You still have to have a pretty good idea of how much pork you have and the measurements are not as exact as weighing the ingredients (how coarse is the pepper ground, same with salt, etc.) but it should be in the ballpark.  
Hope this helps!


----------



## mballi3011 (Nov 15, 2009)

Thanks pops for the recipe and really  thanks for the one withouta scale too. I don't have a scale but I'm gonna try this one like Bob said just get some already ground pork and use this seasonings  on the meat and BAM you have some good sausage. Almost kinda maybe homemade sausage. You have to do what you have to do.


----------



## oneshot (Nov 16, 2009)

Thanks Pops. Just made a batch of B sausage (maple from cabelas) using venison and pork butt.

What does this recipe taste like??? Rough idea/comparison.
I want to try this next I think...


----------



## pops6927 (Nov 16, 2009)

Tastes like country breakfast sausage. It's not pretty like some seasoning with fancy coloring, just good lean sausage to eat with eggs or pancakes, etc. Well seasoned but not overpowering, just simple salt, pepper and sage. Dad sold thousands and thousands of lbs. of it out of his store, he was famous for it. I know he's rolling over in his grave that I'm giving away his recipe, but I"ll never have a store of my own and I want others to experience how good it is.  Also, it is flexible, too.  Decrease the salt by a third or even half, or decrease the amount per pound from ½ oz. to 1/3 oz. or even ¼ oz.  Add your own spices, too!   Hot, sweet, tart, sour..... anything you like!


----------



## alx (Nov 16, 2009)

I like that pops and have tons of fresh sage........
	

	
	
		
		



		
		
	


	





I have figured out proportions myself to taste,so the cup amounts are nice...I do smaller batches anywho....


----------



## mrh (Nov 16, 2009)

I used the recipe to make some, that was pork/venison mix 50/50.  I do like it very well though it seems just a little salty to me. Maybe next time I will try 7 parts salt and see how that is.  Thanks for the recipe beats going to town and buying a mix!


----------



## beer-b-q (Nov 16, 2009)

Thanks for posting the recipe Pops...


----------



## michael ark (Oct 8, 2011)

Thanks for shareing.


----------



## daveomak (Oct 8, 2011)

Pops, Morning.... Thanks for the recipe... another page in the SMF cook book.... Now if I only had time to....  

Dave


----------



## alelover (Mar 22, 2012)

I'm going to try this recipe.
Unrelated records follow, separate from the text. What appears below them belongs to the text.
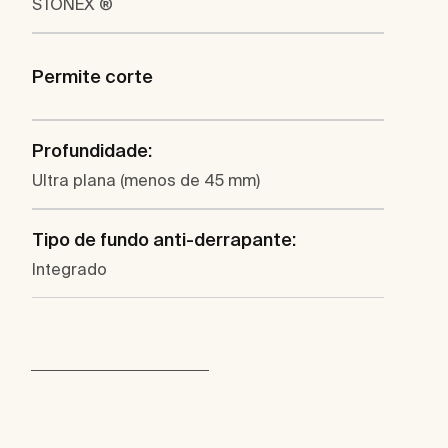
STONEX ®
Permite corte
Profundidade:
Ultra plana (menos de 45 mm)
Tipo de fundo anti-derrapante:
Integrado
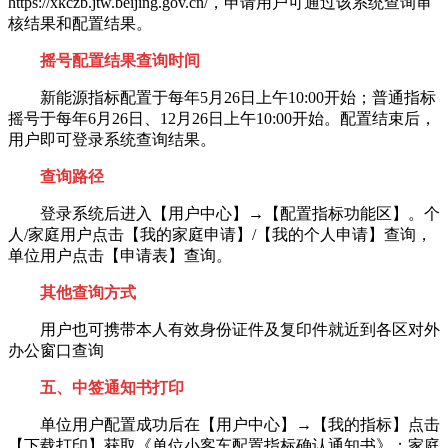
https://xkczb.jtw.beijing.gov.cn/，申请用户可通过该系统查询审
核结果和配置结果。
摇号配置结果查询时间
新能源指标配置于每年5月26日上午10:00开始；普通指标
摇号于每年6月26日、12月26日上午10:00开始。配置结束后，
用户即可登录系统查询结果。
查询路径
登录系统后进入【用户中心】→【配置指标功能区】。个
人/家庭用户点击【我的家庭申请】/【我的个人申请】查询，
单位用户点击【申请表】查询。
其他查询方式
用户也可携带本人有效身份证件及复印件就近到各区对外
办公窗口查询
五、中签通知书打印
单位用户配置成功后在【用户中心】→【我的指标】点击
【下载打印】获取《单位小客车配置指标确认通知书》；家庭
I'll let you know how it goes.


----------



## roller (Sep 26, 2012)

I am going to try this also...Nothing like Old School !


----------



## xfitjay (Oct 18, 2012)

Question about the sage - I assume this calls for fresh sage. 1oz would be a lot of ground sage. What would be a conversion for dried ground sage, since I don't have any fresh at home right now?

Thanks.


----------



## dward51 (Oct 19, 2012)

Thanks Pops....

Just added this one to the recipe box.


----------



## pops6927 (Oct 19, 2012)

Just sage you get in a bottle.  I buy it by the lb. from Butcher Packer.  Definitely not fresh leaf sage, it's all pounded, grounded, rubbed and clobbered up.


----------



## scarbelly (Oct 19, 2012)

Thanks Pops - That is what I figured.


----------



## shoneyboy (Oct 19, 2012)

thanks for the recipe Pops !!!!


----------



## junkcollector (Oct 19, 2012)

thank you sir, can't wait to try it....


----------



## xfitjay (Oct 20, 2012)

Yes sir! Thank you.


----------



## roller (Oct 21, 2012)

Just mixed up the seasonings and have the shoulder thawing out now. Making 12lbs..I did add some Red Pepper Flakes to mine...


----------



## sound1 (Oct 23, 2012)

X2 on the Pepper flakes, little color, little warmth, good stuff!! THX Again Pops!


----------



## xfitjay (Oct 24, 2012)

I made 5# this weekend for patties. I like it a lot. Next time I'll make sure I've got the gournd/rubbed sage. What I made could use a little more sage flavor. The sage I used is called broken leaf I believe. It's dried, but not ground down. Also, I may throw in some pepper flakes as well to give it just a little heat. This is a great recipe on its own and also I think it's going to be a good one to play with and build on.


----------



## aelder2 (Jan 5, 2013)

Thanks for the recipe Pops. I just got an attachment grinder that hooks to my Kitchen Aid. Used it for the first time this morning and followed your recipe. It was very tasty. I ended up grinding half a pork loin that didn't get cooked on New Years just because that is what I had available. Next time I will use pork butt. Had real good flavor though. I will be using this grinder a lot I think. Thanks again.

ae


----------



## daveomak (Jan 5, 2013)

ae, morning....  It's great knowing what is in the food you eat.... especially sausage....


----------



## double rr (Dec 3, 2013)

Pops whats the grind  plate used  ?


----------



## jaxrmrjmr (Feb 2, 2014)

This makes complete sense now.  For years I have use Leggs Old Plantation seasoning for bulk sausage.  The package always said it was for 25 lbs of meat.  It was too salty for me at 25lbs. so I used a pack to season 30 - 35 lbs of meat, but I always added about 1 Tbsp of ground sage for every 10 lbs of meat.  Legg's also adds a bit of red pepper which is ok with my family's taste buds, but I would use a touch less if I made my own.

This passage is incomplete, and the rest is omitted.